■ Exercise prompt: Under this line are records; the part from the line containing "Den här typen av MVNO implementerar sitt" through the line containing "Calendario scolastico 2025/2026" should be repeated exactly. Please exclude pictures.

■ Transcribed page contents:
▽

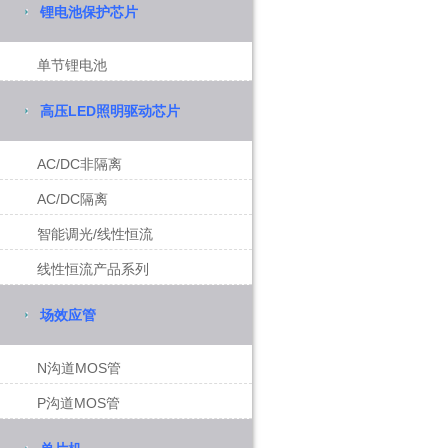
锂电池保护芯片
单节锂电池
高压LED照明驱动芯片
AC/DC非隔离
AC/DC隔离
智能调光/线性恒流
线性恒流产品系列
场效应管
N沟道MOS管
P沟道MOS管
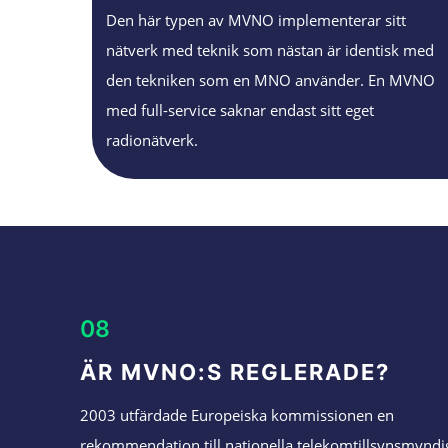
Den här typen av MVNO implementerar sitt
nätverk med teknik som nästan är identisk med
den tekniken som en MNO använder. En MVNO
med full-service saknar endast sitt eget
radionätverk.
08
ÄR MVNO:S REGLERADE?
2003 utfärdade Europeiska kommissionen en
rekommendation till nationella telekomtillsynsmyndi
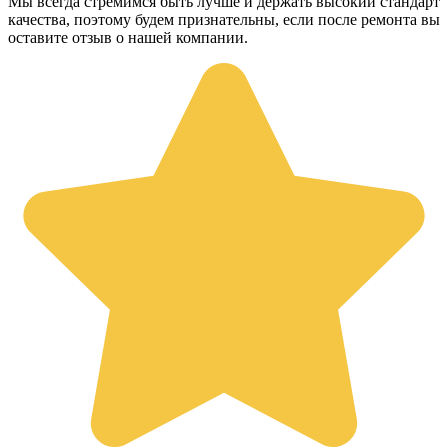
Мы всегда стремимся быть лучше и держать высокий стандарт
качества, поэтому будем признательны, если после ремонта вы
оставите отзыв о нашей компании.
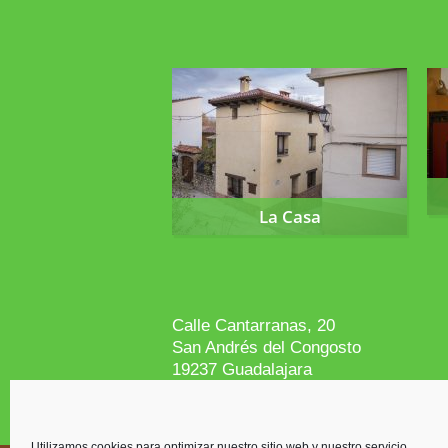
La Casa
La Casa
Calle Cantarranas, 20
San Andrés del Congosto
19237 Guadalajara
info@lasranas.es
629 614 487
Utilizamos cookies para optimizar nuestro sitio web y nuestro servicio.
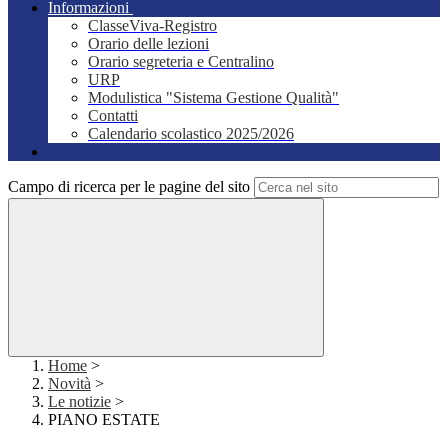
Informazioni
ClasseViva-Registro
Orario delle lezioni
Orario segreteria e Centralino
URP
Modulistica "Sistema Gestione Qualità"
Contatti
Calendario scolastico 2025/2026
Campo di ricerca per le pagine del sito
Home
>
Novità
>
Le notizie
>
PIANO ESTATE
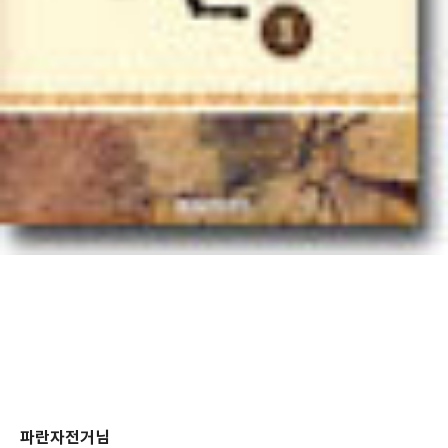
파란자전거님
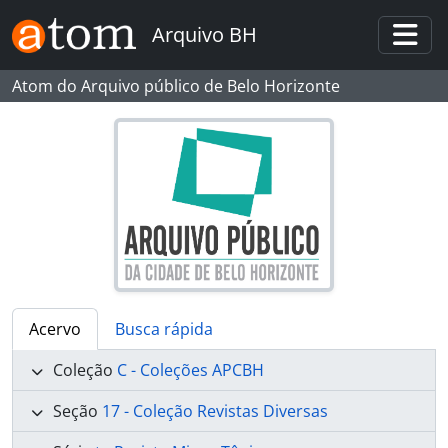
Skip to main content
Arquivo BH
Togg
Atom do Arquivo público de Belo Horizonte
Acervo
Busca rápida
Coleção
C - Coleções APCBH
Seção
17 - Coleção Revistas Diversas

△

■ Answer box:
Den här typen av MVNO implementerar sitt
nätverk med teknik som nästan är identisk med
den tekniken som en MNO använder. En MVNO
med full-service saknar endast sitt eget
radionätverk.
08
ÄR MVNO:S REGLERADE?
2003 utfärdade Europeiska kommissionen en
rekommendation till nationella telekomtillsynsmyndi
Мы всегда стремимся быть лучше и держать высокий стандарт
качества, поэтому будем признательны, если после ремонта вы
оставите отзыв о нашей компании.
La Casa
La Casa
Calle Cantarranas, 20
San Andrés del Congosto
19237 Guadalajara
info@lasranas.es
629 614 487
Utilizamos cookies para optimizar nuestro sitio web y nuestro servicio.
Informazioni
ClasseViva-Registro
Orario delle lezioni
Orario segreteria e Centralino
URP
Modulistica "Sistema Gestione Qualità"
Contatti
Calendario scolastico 2025/2026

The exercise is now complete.